How Many of Each Vanguard Card Grade Do I Need?


Whether you’re just getting started with Vanguard or you want to revamp your current deck into one that’s more likely to win Vanguard games, don’t worry; we’ve got you covered! It might sound complicated, but in reality, because you can buy Vanguard cards online and start building your deck almost immediately, building a new deck or improving an existing one is easy. Here are the basics distributing your grades for the most effective 50-card deck:

  1. Grade 0 – There are four different grades in Vanguard decks, ranging from zero to three. Having the right balance of grades ensures that you have enough offensive and defensive cards. Having 17 Grade 0 cards is a good place to start, with one starter and four of each trigger. If your clan has non-starter and non-trigger Grade 0 cards you might have up to twenty Grade 0 cards, sacrificing some Grade 3. To allow for this.
  1. Grade 1 – Most decks will have thirteen Grade1. It is standard to have four Grade 1 units that have no abilities (sometimes called vanilla boost), but a power of 8000. Additionally, you should have three Null Guard cards. The remaining six cards should be split in between these two categories of units, as your deck and game strategy require.
  1. Grade 2 – Twelve G2 cards is the standard. These twelve cards should consist of four units that have 10,000 power and eight other Grade 2 cards, split as you see fit. How you choose these remaining cards will largely depend on your strategy. Some players prefer consistency and only pick two other G2s, having four of each. Others opt for a three-way split, and prefer the variety over the consistency.
  1. Grade 3 – The remaining eight cards in your deck will be Grade 3, unless you’ve sacrificed a few to fill out other ranks.
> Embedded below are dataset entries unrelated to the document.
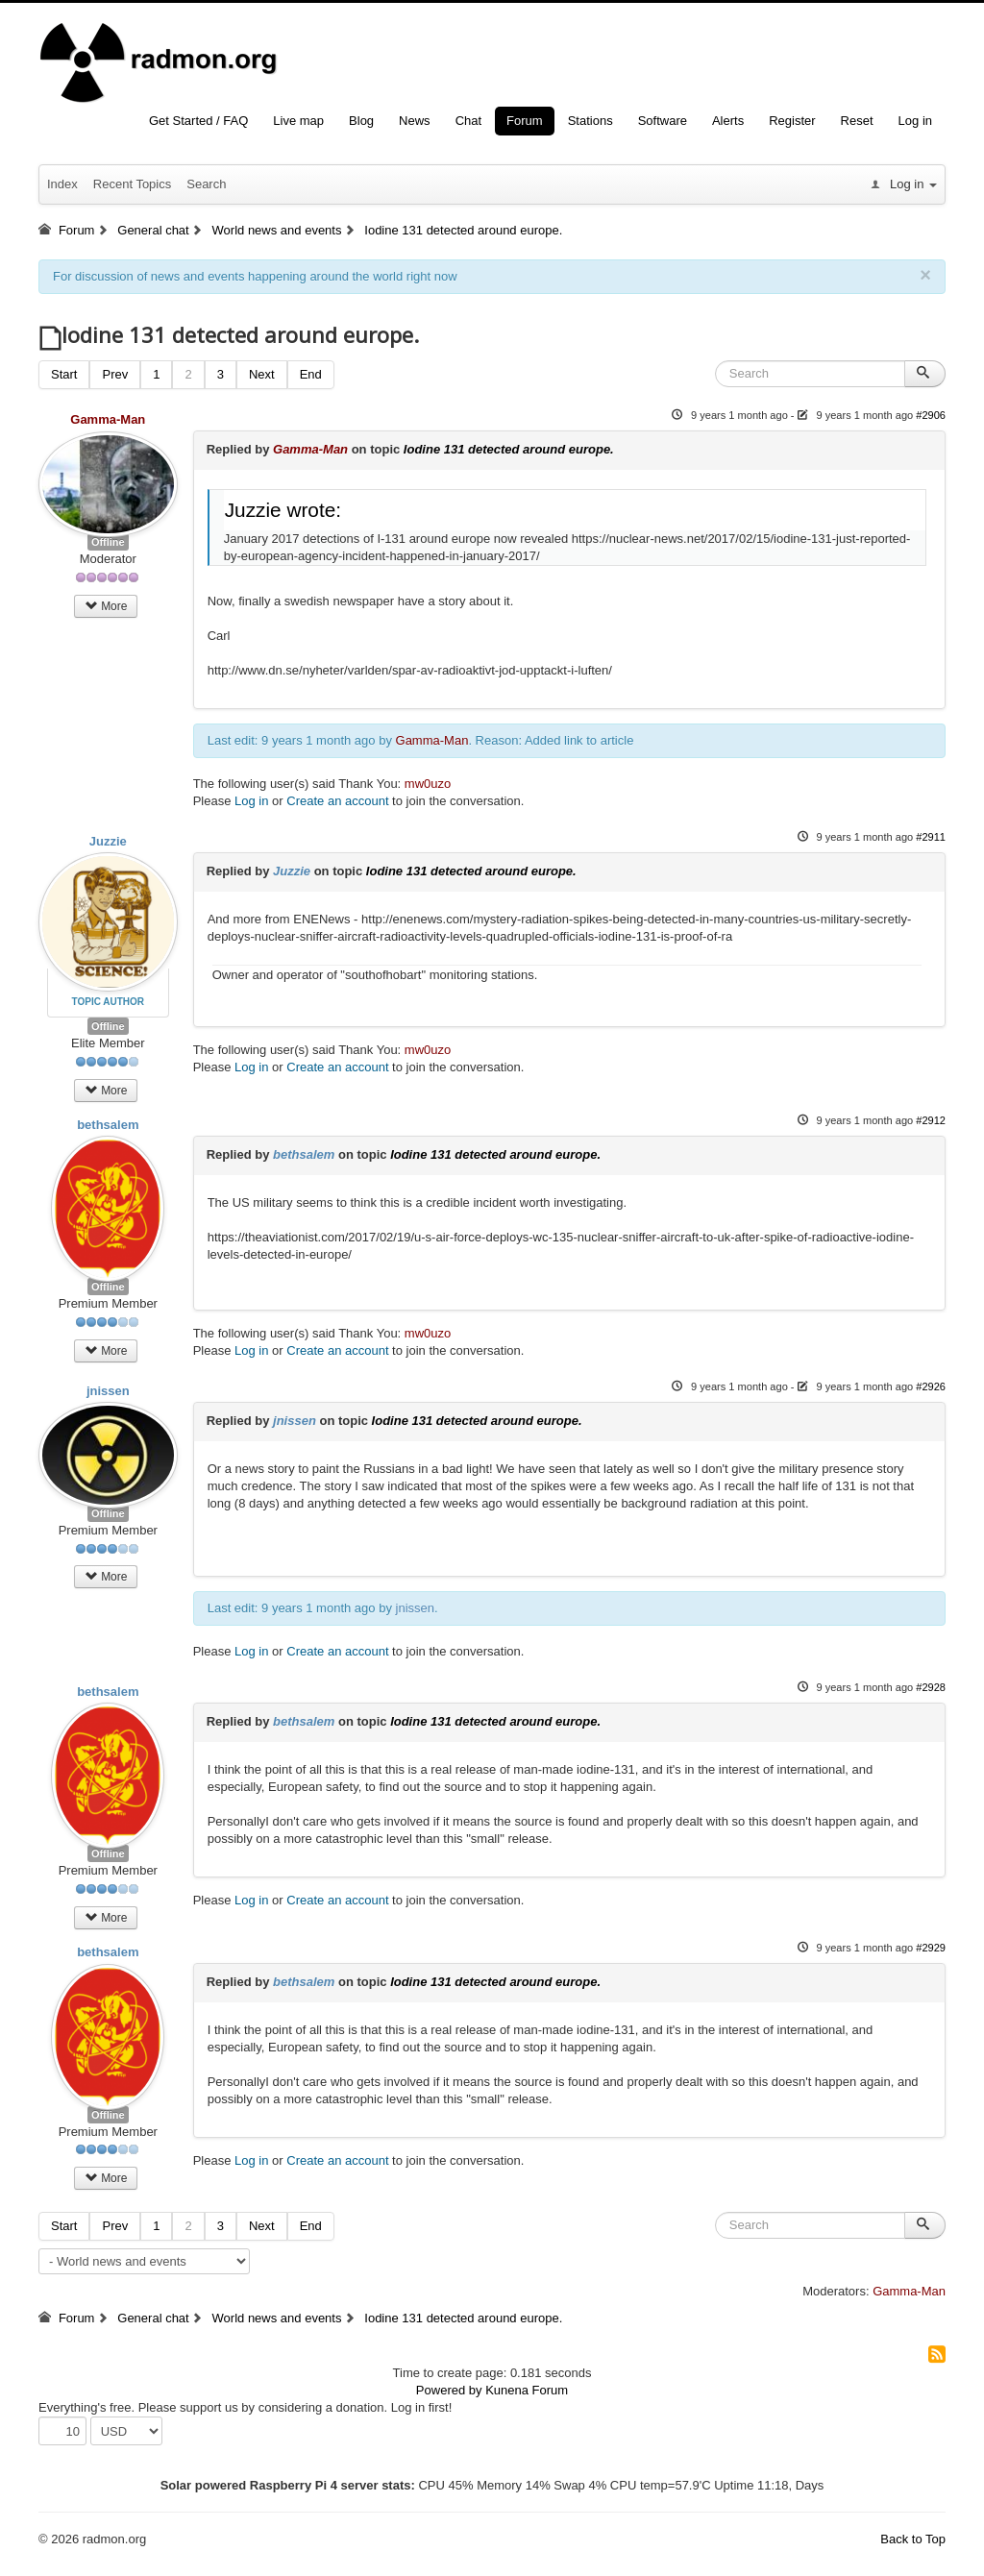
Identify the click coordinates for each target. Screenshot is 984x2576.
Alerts (728, 120)
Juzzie (108, 841)
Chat (468, 120)
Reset (857, 120)
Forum (524, 120)
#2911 (931, 837)
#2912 (931, 1120)
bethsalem (107, 1124)
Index (62, 184)
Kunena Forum (526, 2390)
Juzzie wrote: (283, 510)
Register (792, 120)
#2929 (931, 1947)
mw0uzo (428, 783)
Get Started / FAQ (198, 120)
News (414, 120)
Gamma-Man (107, 419)
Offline (108, 542)
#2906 (931, 415)
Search (206, 184)
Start (64, 374)
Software (662, 120)
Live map (298, 120)
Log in (915, 120)
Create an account (337, 801)
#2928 (931, 1687)
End (311, 374)
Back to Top (913, 2539)
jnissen (108, 1391)
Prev (115, 374)
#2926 (931, 1386)
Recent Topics (132, 184)
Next (262, 374)
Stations (590, 120)
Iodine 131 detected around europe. (509, 449)
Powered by (449, 2390)
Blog (361, 120)
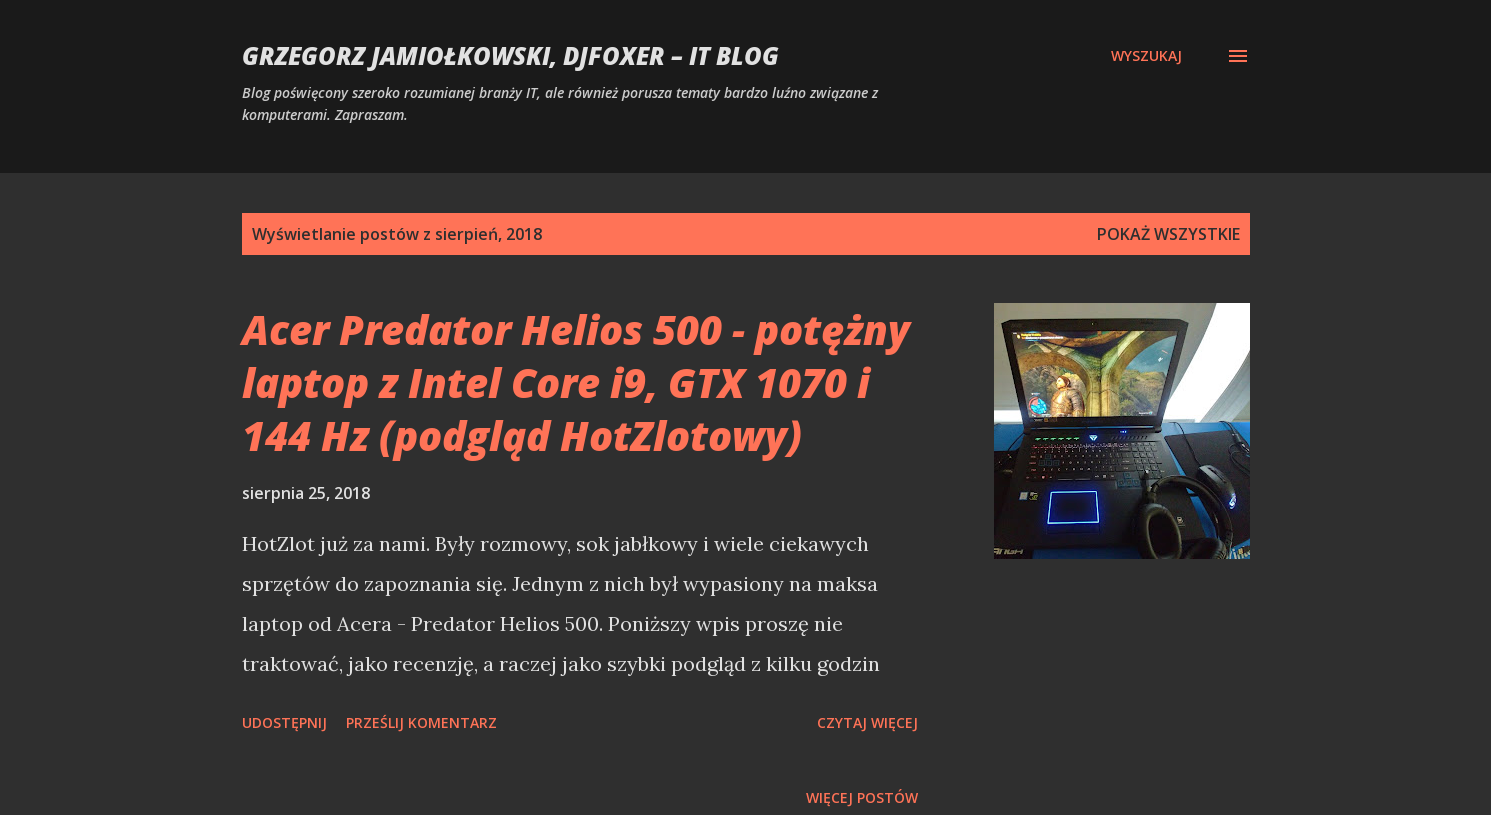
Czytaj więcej (867, 722)
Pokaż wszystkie (1168, 234)
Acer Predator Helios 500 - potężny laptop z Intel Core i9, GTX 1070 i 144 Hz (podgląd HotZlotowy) (576, 383)
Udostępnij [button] (284, 722)
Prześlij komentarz (421, 722)
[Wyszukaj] (1146, 56)
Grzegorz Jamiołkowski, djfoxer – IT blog (510, 55)
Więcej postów (862, 797)
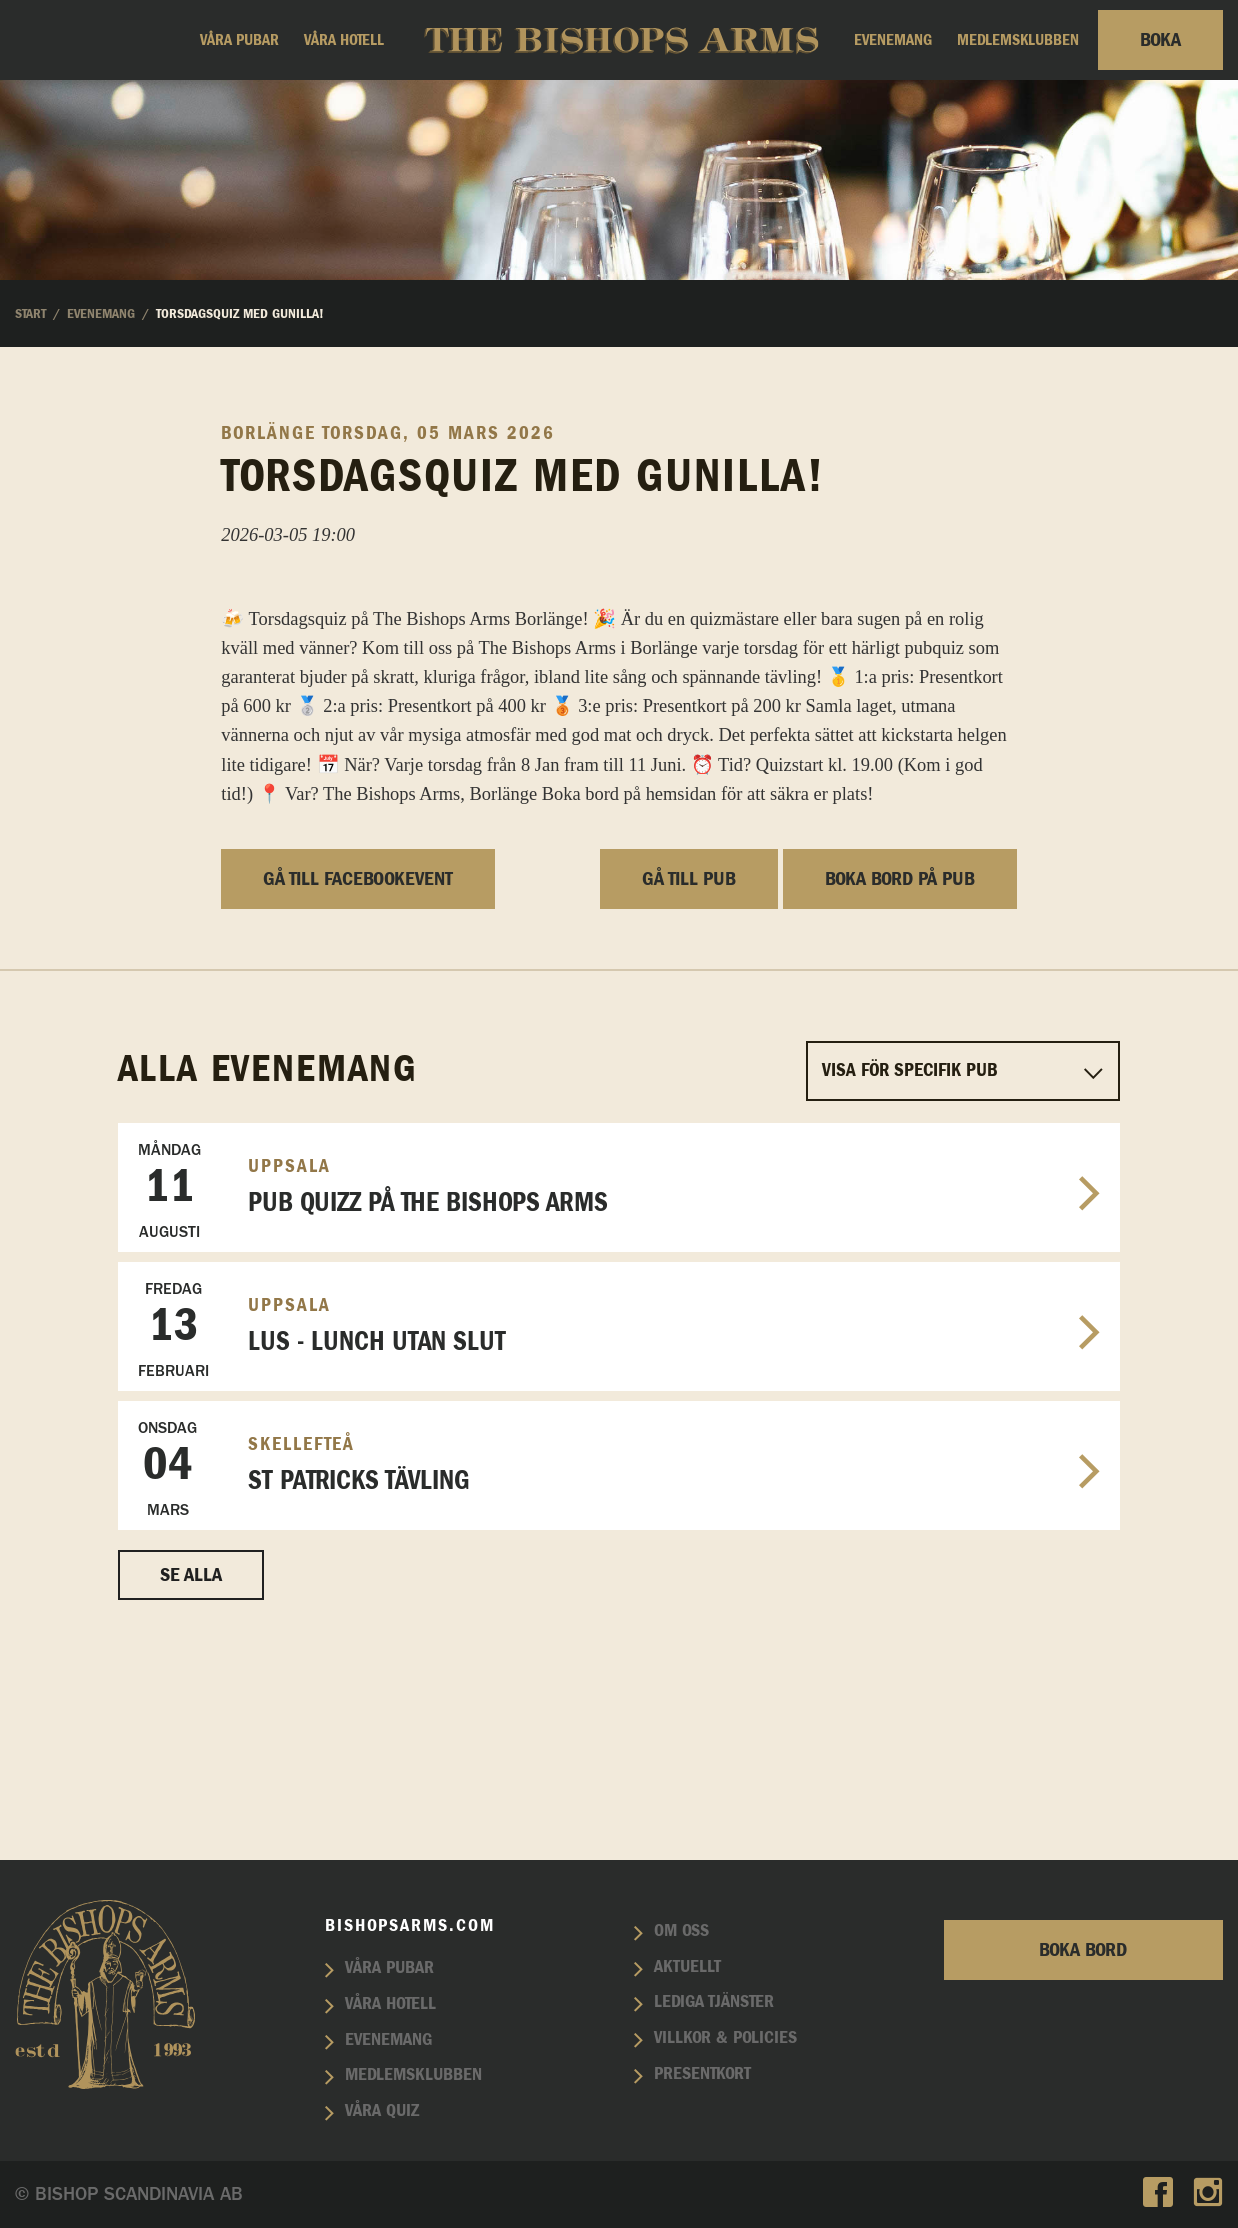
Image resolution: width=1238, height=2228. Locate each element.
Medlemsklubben (1018, 40)
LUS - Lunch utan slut (619, 1529)
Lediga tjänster (714, 2003)
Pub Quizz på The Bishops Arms (619, 1390)
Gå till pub (689, 1079)
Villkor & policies (725, 2039)
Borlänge (268, 633)
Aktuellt (687, 1967)
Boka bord (1083, 1950)
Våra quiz (382, 2111)
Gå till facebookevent (358, 1079)
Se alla (191, 1775)
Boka (1160, 40)
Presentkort (702, 2074)
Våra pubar (239, 40)
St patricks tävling (619, 1668)
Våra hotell (344, 40)
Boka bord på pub (900, 1079)
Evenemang (893, 40)
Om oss (681, 1931)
This should be a clean split—with half of these eight cards going towards Main Vanguard cards, and the other half going towards units that directly complement your Main Vanguard. If you’re starting with a new deck, start by collecting your Grade 3 cards, and then build your deck, downwards, to Grade 0—this is the best way to ensure you have a deck that complements your highest grade cards.